We had to whittle it down, and I knew the design would require human input. I know that image generation is getting better, but it does (famously) struggle with words:



Instead, I found a free template on Figma for licence plates, and made it myself in five minutes. So our final site looks like this:



You can view the live version here.

We haven’t yet tested out whether or not this could get links. But there are steps that have improved upon previous processes already in the production stage, namely that ChatGPT was able to code a properly interactive app that makes calls to a Spotify client. But, there are still some concerns:

  1. The search functionality isn’t unique to names. Technically it’s just bringing back song titles featuring your inputted word. It still relies on the user using the tool as designed.
  2. It still looks very basic. I’m still going for function over form in order to get the tool to work as designed. It definitely requires someone with a bit more know-how here to make it look better (whilst that could still potentially be achieved by prompting)
  3. The tool is quite flimsy. I am sure there are a bunch of easy code fixes that would enable this to be done much more robustly. Right now it breaks a lot, takes a while to retrieve the information required, and does still hallucinate little changes to the code on different tries that I need to ask it to row back.

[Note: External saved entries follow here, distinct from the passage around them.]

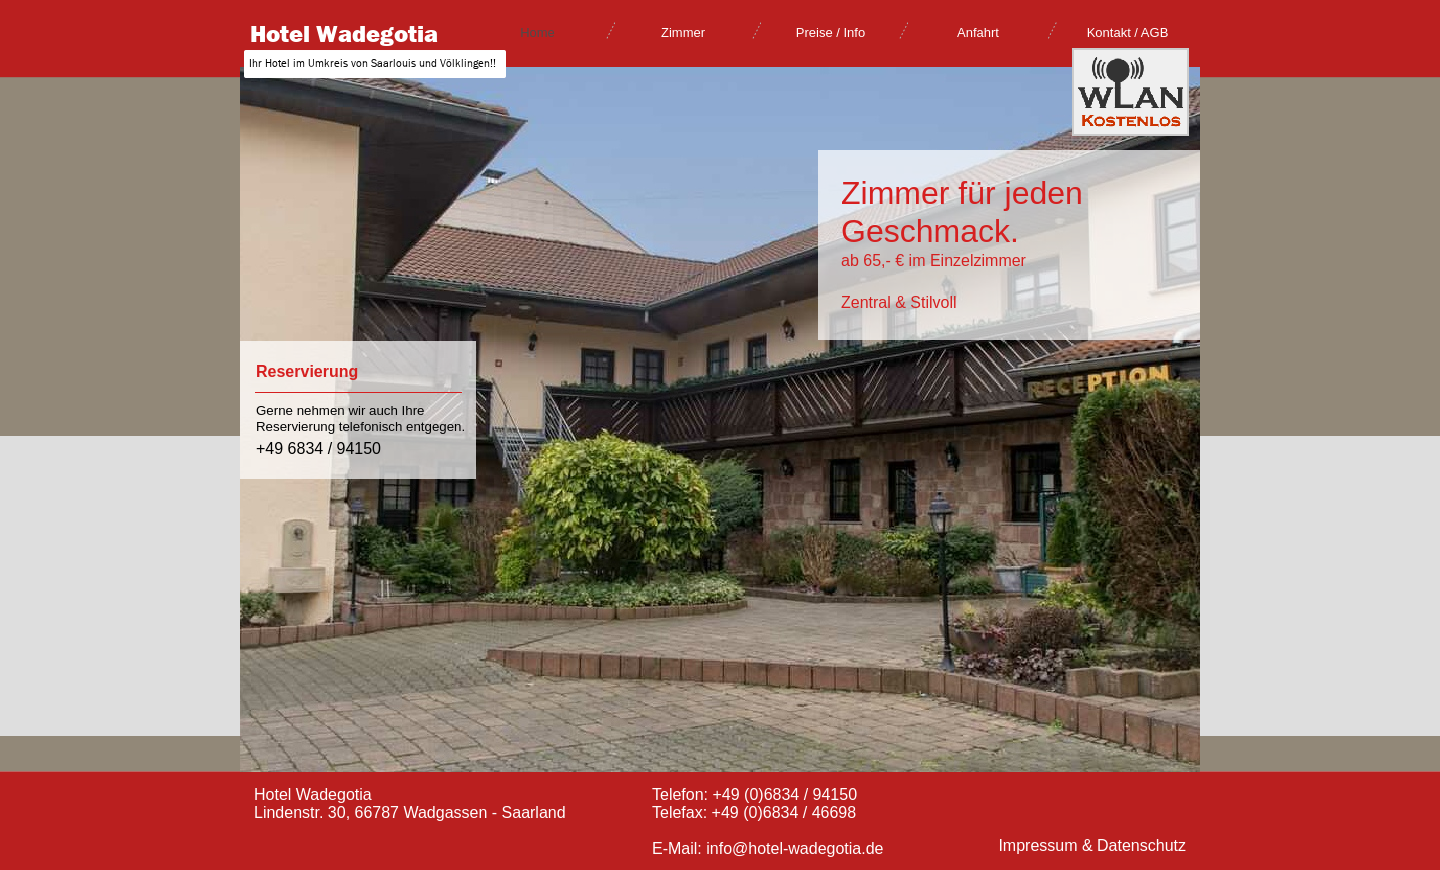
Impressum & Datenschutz (1092, 845)
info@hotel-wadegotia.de (794, 848)
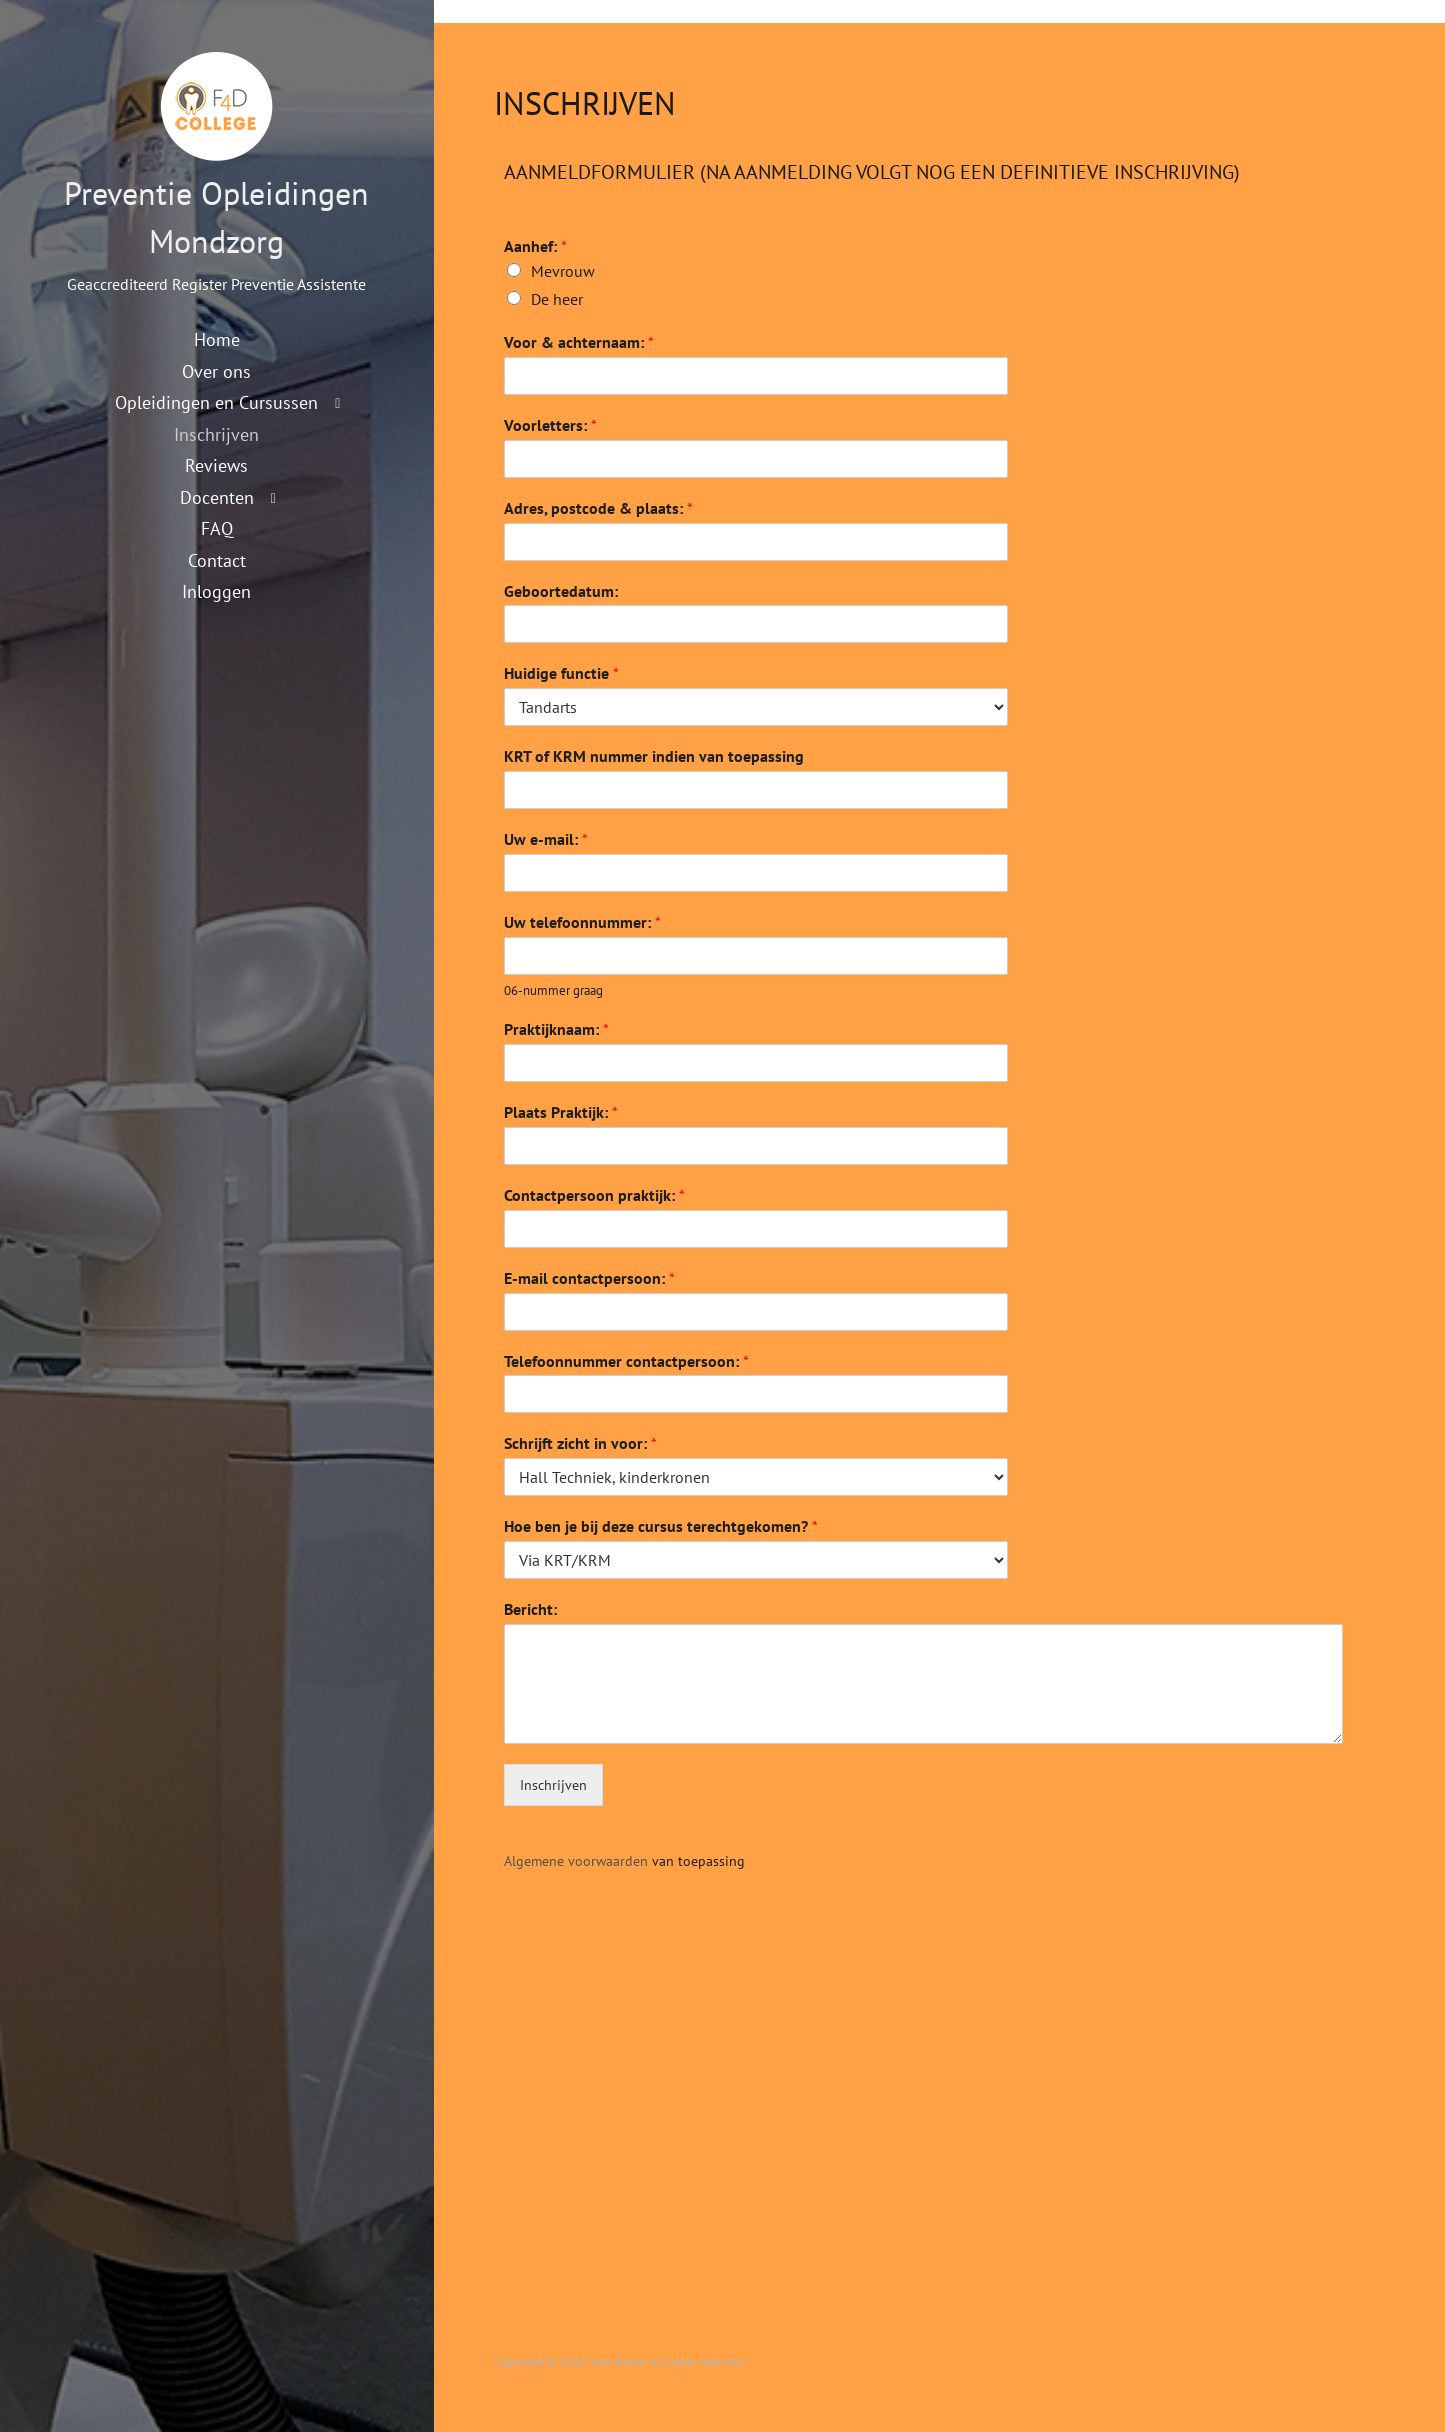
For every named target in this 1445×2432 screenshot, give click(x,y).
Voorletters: (550, 425)
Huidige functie (561, 673)
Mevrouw (563, 271)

In total, the finished site above was achieved in around 2 hours. A lot of the time was spent working out the Spotify code elements. This is definitely a time save, but what we are left with is a product that might look better than it actually is under the surface.

As we approach Phase 2.5, which is to get this properly hosted and to outreach it for links, it’s whether or not the added functionality and personalisation will be enough, or if we could have just used a bog standard Top 10 list in the first place to achieve the same results. There is something to be said that, knowing a top 10 list of popular names already gets links, creating something like this is an extra reason for a journalist to include a link to your campaign.

In the third and final blog, we will reveal the results of the promotion (and discover how I’ll keep this thematically on The Simpsons whilst also increasing the creativity, complexity and results of the test).